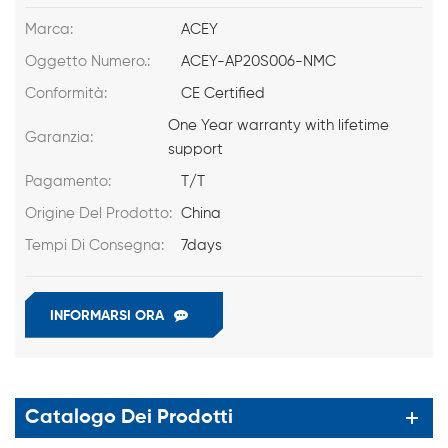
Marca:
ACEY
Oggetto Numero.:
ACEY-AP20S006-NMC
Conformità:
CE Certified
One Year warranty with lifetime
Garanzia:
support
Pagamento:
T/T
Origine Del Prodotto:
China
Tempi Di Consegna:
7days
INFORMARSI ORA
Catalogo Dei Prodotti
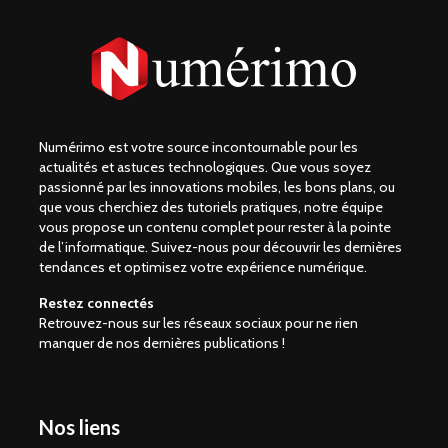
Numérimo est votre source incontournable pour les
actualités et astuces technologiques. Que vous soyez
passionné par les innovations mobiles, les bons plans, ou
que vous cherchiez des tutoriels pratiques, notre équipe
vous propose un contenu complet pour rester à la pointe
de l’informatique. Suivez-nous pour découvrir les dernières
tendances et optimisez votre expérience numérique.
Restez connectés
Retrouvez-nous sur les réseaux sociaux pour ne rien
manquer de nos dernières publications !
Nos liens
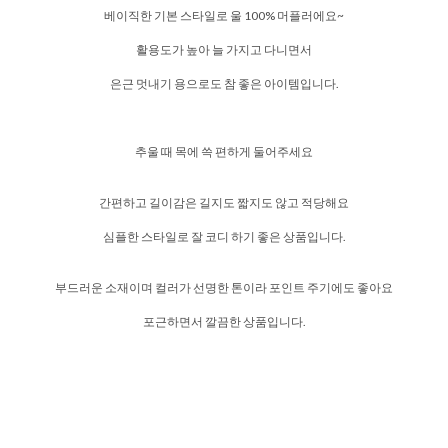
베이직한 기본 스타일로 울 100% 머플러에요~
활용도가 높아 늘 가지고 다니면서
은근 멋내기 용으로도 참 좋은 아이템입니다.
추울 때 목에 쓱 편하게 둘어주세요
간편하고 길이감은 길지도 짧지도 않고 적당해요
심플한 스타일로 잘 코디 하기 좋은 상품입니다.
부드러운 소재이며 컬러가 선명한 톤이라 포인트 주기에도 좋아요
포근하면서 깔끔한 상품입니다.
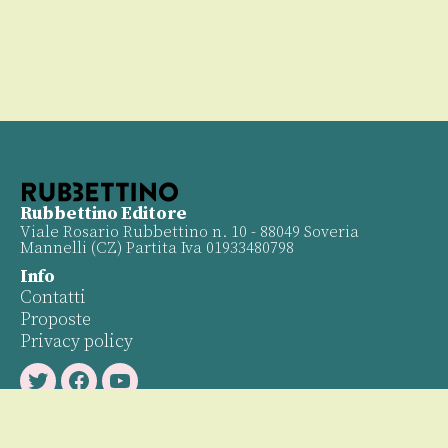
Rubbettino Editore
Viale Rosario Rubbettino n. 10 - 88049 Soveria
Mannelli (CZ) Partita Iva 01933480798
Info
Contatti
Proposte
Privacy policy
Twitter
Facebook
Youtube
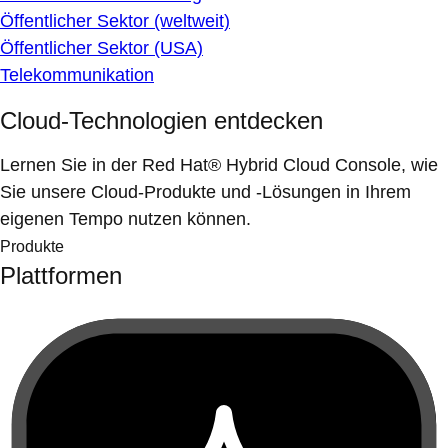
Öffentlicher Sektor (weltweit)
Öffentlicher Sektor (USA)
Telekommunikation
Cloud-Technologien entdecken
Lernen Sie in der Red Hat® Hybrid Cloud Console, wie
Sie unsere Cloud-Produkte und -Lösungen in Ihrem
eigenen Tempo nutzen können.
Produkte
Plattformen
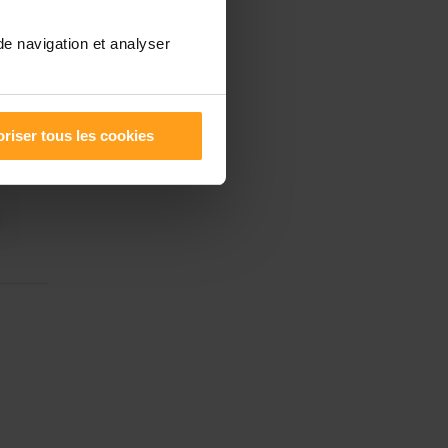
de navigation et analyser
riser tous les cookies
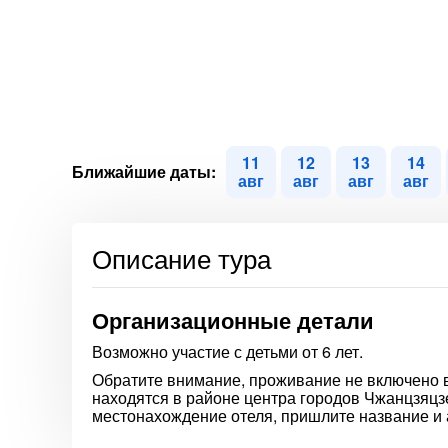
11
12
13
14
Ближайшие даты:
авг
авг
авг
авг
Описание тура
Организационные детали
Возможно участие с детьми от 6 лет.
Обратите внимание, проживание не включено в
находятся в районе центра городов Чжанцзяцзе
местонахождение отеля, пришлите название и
————
EXERCISE PROMPT: The expected answer is each line of the records above that includes the string "Cloud".

RESPONSE BOX:
Cloud-Technologien entdecken
Lernen Sie in der Red Hat® Hybrid Cloud Console, wie
Sie unsere Cloud-Produkte und -Lösungen in Ihrem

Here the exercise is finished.